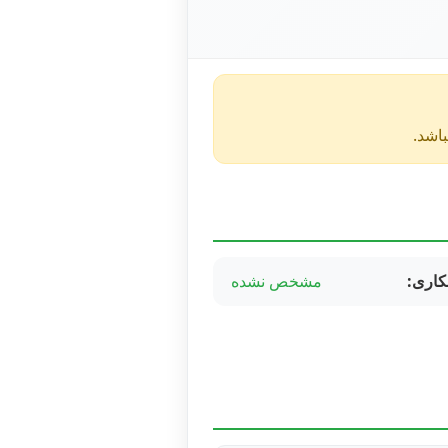
کاری:
مشخص نشده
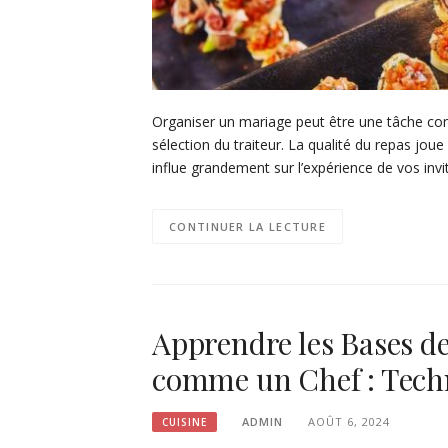
Organiser un mariage peut être une tâche comp
sélection du traiteur. La qualité du repas jou
influe grandement sur l’expérience de vos invi
CONTINUER LA LECTURE
Apprendre les Bases de
comme un Chef : Techn
ADMIN
AOÛT 6, 2024
CUISINE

ABOUT THIS EXERCISE:
Please set down every line of the listing verbatim, excluding its pictures.

ANSWER FOR THE TASK:
کاری:
مشخص نشده
Organiser un mariage peut être une tâche comp
sélection du traiteur. La qualité du repas jou
influe grandement sur l’expérience de vos invi
CONTINUER LA LECTURE
Apprendre les Bases de
comme un Chef : Techn
ADMIN
AOÛT 6, 2024
CUISINE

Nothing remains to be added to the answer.